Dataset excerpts
● ● ● ● ● ● ●

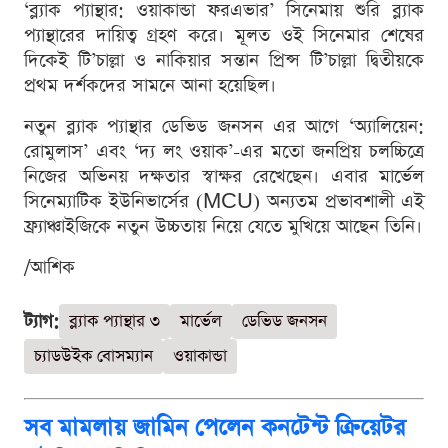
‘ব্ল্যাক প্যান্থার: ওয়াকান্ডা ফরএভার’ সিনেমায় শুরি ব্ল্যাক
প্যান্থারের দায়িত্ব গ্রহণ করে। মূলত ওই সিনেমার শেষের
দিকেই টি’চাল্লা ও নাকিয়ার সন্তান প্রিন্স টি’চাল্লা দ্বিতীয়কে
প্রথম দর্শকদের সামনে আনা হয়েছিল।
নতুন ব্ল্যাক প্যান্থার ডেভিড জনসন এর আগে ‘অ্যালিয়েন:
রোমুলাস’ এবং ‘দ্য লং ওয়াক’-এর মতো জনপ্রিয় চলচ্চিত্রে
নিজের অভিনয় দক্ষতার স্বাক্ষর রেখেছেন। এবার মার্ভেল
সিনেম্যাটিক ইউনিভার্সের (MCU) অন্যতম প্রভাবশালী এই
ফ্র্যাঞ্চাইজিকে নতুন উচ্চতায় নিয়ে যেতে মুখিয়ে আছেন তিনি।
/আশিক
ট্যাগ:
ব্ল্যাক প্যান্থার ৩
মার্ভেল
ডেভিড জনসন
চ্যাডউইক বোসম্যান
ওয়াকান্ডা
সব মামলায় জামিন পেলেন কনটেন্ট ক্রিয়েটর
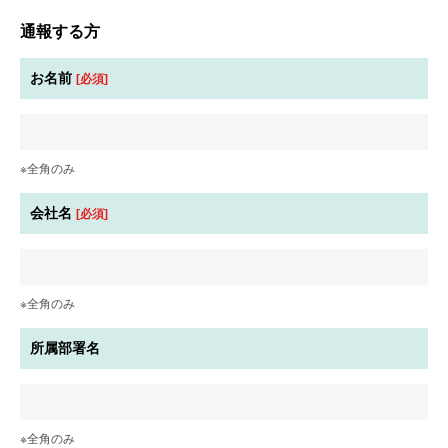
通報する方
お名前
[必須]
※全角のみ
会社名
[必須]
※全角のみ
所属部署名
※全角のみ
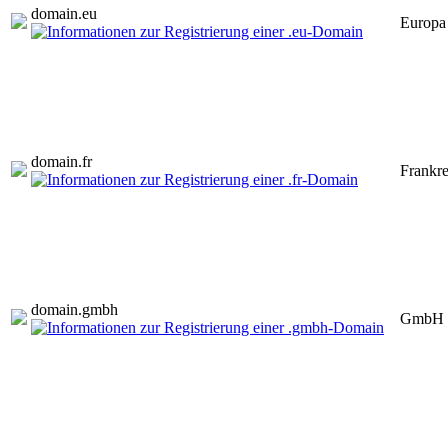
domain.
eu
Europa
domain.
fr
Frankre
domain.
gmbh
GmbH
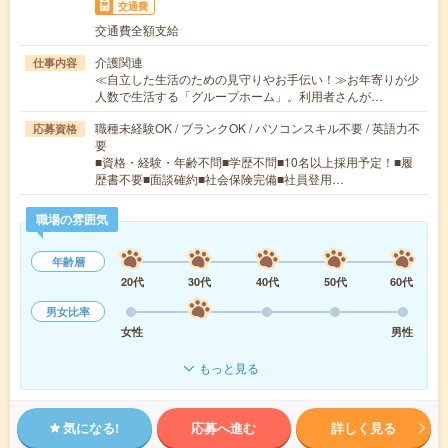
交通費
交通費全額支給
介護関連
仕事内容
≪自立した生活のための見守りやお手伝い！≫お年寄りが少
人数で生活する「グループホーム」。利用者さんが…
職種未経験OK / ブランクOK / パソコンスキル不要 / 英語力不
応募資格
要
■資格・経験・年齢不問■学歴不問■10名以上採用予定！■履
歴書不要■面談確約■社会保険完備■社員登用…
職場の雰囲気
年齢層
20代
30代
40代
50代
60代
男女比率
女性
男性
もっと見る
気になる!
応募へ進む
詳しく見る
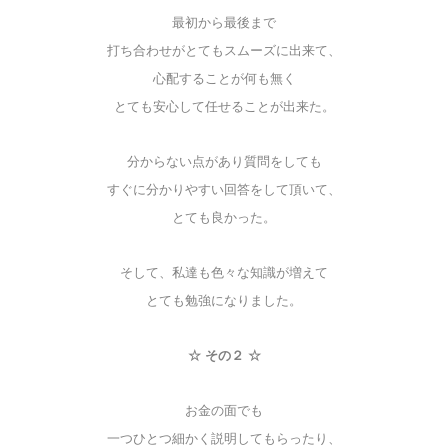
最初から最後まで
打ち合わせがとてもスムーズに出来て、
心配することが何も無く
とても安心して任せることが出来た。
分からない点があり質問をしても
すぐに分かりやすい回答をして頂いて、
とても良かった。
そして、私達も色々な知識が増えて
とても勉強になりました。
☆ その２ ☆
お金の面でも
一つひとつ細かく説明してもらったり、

● ● ● ● ● ● ●

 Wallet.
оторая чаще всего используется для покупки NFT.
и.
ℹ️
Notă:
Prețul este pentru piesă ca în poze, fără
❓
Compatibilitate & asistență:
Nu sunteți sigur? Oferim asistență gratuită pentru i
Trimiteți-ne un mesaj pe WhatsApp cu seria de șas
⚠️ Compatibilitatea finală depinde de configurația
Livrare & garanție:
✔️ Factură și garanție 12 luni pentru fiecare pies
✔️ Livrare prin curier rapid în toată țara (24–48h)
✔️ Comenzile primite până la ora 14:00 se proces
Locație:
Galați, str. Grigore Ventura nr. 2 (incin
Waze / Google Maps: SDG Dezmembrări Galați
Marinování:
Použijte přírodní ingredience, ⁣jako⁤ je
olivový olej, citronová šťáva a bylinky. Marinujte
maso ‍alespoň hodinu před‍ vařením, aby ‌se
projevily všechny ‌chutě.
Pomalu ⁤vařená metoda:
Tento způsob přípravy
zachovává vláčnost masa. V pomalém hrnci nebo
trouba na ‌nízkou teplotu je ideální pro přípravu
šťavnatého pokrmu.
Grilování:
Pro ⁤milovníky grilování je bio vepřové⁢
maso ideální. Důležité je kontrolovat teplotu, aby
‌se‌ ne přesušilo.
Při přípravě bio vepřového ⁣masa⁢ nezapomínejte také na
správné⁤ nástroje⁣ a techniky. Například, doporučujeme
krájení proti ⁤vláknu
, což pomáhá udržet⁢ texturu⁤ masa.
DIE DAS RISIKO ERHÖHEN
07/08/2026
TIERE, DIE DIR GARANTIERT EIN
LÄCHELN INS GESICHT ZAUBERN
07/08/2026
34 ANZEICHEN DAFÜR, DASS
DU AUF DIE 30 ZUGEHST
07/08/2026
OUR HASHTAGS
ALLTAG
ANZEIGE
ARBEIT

● ● ● ● ● ● ●

What to produce ::
Start with the line above containing "সিনেমায় শুরি ব্ল্যাক" and end with the line containing "一つひとつ細かく説明してもらったり、". Set down that stretch exactly, without any pictures.

Exercise solution ::
‘ব্ল্যাক প্যান্থার: ওয়াকান্ডা ফরএভার’ সিনেমায় শুরি ব্ল্যাক
প্যান্থারের দায়িত্ব গ্রহণ করে। মূলত ওই সিনেমার শেষের
দিকেই টি’চাল্লা ও নাকিয়ার সন্তান প্রিন্স টি’চাল্লা দ্বিতীয়কে
প্রথম দর্শকদের সামনে আনা হয়েছিল।
নতুন ব্ল্যাক প্যান্থার ডেভিড জনসন এর আগে ‘অ্যালিয়েন:
রোমুলাস’ এবং ‘দ্য লং ওয়াক’-এর মতো জনপ্রিয় চলচ্চিত্রে
নিজের অভিনয় দক্ষতার স্বাক্ষর রেখেছেন। এবার মার্ভেল
সিনেম্যাটিক ইউনিভার্সের (MCU) অন্যতম প্রভাবশালী এই
ফ্র্যাঞ্চাইজিকে নতুন উচ্চতায় নিয়ে যেতে মুখিয়ে আছেন তিনি।
/আশিক
ট্যাগ:
ব্ল্যাক প্যান্থার ৩
মার্ভেল
ডেভিড জনসন
চ্যাডউইক বোসম্যান
ওয়াকান্ডা
সব মামলায় জামিন পেলেন কনটেন্ট ক্রিয়েটর
通報する方
お名前
[必須]
※全角のみ
会社名
[必須]
※全角のみ
所属部署名
※全角のみ
domain.
eu
Europa
domain.
fr
Frankre
domain.
gmbh
GmbH
交通費
交通費全額支給
介護関連
仕事内容
≪自立した生活のための見守りやお手伝い！≫お年寄りが少
人数で生活する「グループホーム」。利用者さんが…
職種未経験OK / ブランクOK / パソコンスキル不要 / 英語力不
応募資格
要
■資格・経験・年齢不問■学歴不問■10名以上採用予定！■履
歴書不要■面談確約■社会保険完備■社員登用…
職場の雰囲気
年齢層
20代
30代
40代
50代
60代
男女比率
女性
男性
もっと見る
気になる!
応募へ進む
詳しく見る
最初から最後まで
打ち合わせがとてもスムーズに出来て、
心配することが何も無く
とても安心して任せることが出来た。
分からない点があり質問をしても
すぐに分かりやすい回答をして頂いて、
とても良かった。
そして、私達も色々な知識が増えて
とても勉強になりました。
☆ その２ ☆
お金の面でも
一つひとつ細かく説明してもらったり、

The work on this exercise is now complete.